§ **The problem**:
When writing out the entries below, keep only the lines from the line with "Restauración (1)" to the line with "in letzter Sekunde", both included, exactly as they are, and leave the pictures aside.

(Page images and extracted text)
^^^^

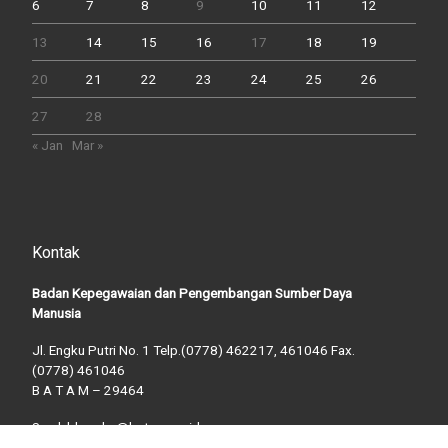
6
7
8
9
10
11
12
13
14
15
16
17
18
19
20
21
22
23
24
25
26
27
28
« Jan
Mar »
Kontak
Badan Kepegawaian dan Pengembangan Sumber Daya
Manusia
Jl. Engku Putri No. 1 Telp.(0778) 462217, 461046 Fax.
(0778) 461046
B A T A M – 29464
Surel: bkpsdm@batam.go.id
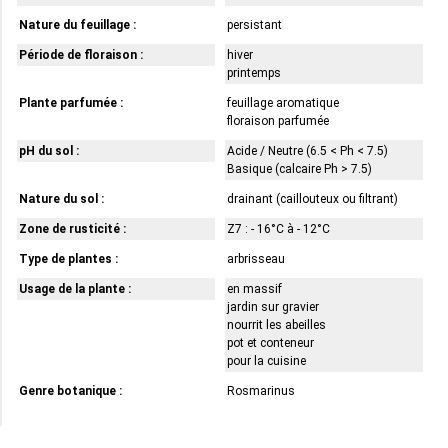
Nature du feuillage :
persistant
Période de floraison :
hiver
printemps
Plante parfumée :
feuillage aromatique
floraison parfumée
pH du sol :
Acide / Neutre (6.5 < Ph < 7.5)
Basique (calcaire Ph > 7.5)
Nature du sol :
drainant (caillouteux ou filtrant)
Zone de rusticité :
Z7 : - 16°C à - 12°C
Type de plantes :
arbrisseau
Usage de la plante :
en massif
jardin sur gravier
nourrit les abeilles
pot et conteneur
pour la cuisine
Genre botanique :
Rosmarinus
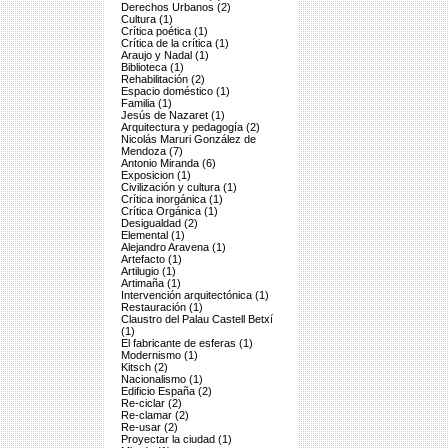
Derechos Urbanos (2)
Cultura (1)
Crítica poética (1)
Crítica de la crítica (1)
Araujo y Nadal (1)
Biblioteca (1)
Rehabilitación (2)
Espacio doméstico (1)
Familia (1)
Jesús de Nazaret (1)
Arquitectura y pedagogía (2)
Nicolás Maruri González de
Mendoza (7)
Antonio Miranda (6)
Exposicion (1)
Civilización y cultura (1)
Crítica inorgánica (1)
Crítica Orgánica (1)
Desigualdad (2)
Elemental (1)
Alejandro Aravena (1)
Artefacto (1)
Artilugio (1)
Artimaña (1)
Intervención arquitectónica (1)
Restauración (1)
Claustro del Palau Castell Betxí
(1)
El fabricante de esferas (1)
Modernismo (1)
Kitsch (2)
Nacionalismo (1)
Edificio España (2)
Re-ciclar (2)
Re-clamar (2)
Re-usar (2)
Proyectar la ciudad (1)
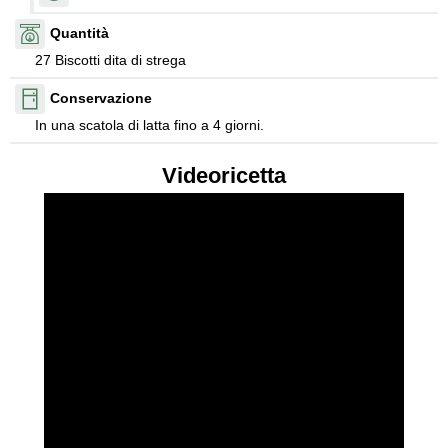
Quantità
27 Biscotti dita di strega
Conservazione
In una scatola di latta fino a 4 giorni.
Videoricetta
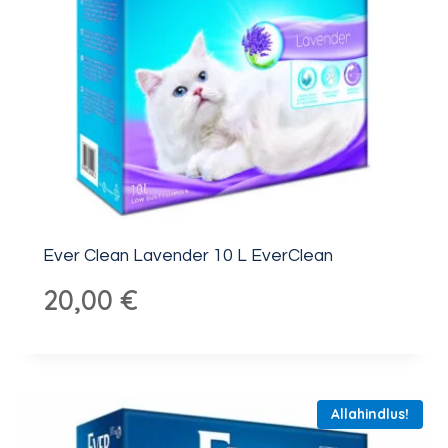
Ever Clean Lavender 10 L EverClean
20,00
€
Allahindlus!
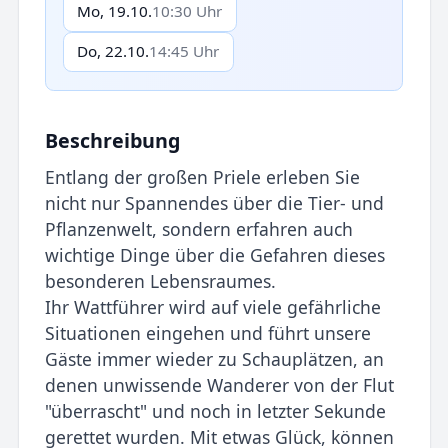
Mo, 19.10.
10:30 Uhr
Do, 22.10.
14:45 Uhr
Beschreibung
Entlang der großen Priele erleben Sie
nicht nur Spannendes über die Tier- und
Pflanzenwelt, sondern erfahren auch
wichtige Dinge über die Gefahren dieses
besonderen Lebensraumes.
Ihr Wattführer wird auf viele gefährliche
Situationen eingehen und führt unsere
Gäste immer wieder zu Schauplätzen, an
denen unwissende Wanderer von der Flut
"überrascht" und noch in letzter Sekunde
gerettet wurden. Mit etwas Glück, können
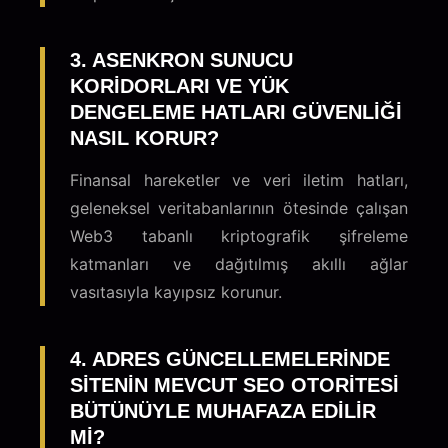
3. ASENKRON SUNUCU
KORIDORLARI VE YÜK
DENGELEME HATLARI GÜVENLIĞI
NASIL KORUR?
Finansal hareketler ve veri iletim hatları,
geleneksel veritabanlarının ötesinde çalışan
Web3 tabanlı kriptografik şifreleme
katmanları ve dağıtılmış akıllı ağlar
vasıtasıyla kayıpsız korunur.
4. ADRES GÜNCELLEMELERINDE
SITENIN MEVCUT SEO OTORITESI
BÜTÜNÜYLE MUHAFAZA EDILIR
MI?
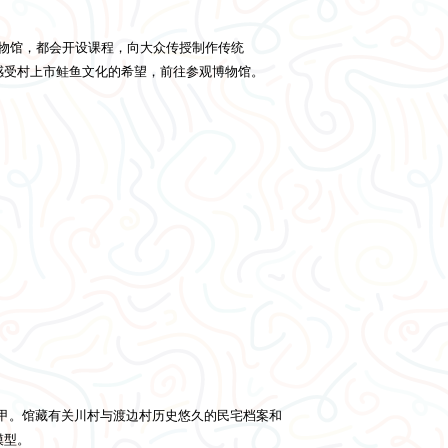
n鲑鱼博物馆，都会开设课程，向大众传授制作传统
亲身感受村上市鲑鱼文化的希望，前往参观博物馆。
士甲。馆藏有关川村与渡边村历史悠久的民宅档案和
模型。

^^^^

§ **Task output**:
Restauración (1)
Claustro del Palau Castell Betxí
(1)
El fabricante de esferas (1)
Modernismo (1)
Kitsch (2)
Nacionalismo (1)
Edificio España (2)
Re-ciclar (2)
Re-clamar (2)
Re-usar (2)
Proyectar la ciudad (1)
Quantità
27 Biscotti dita di strega
Conservazione
In una scatola di latta fino a 4 giorni.
Videoricetta
Ever Clean Lavender 10 L EverClean
20,00
€
Allahindlus!
Mo, 19.10.
10:30 Uhr
Do, 22.10.
14:45 Uhr
Beschreibung
Entlang der großen Priele erleben Sie
nicht nur Spannendes über die Tier- und
Pflanzenwelt, sondern erfahren auch
wichtige Dinge über die Gefahren dieses
besonderen Lebensraumes.
Ihr Wattführer wird auf viele gefährliche
Situationen eingehen und führt unsere
Gäste immer wieder zu Schauplätzen, an
denen unwissende Wanderer von der Flut
"überrascht" und noch in letzter Sekunde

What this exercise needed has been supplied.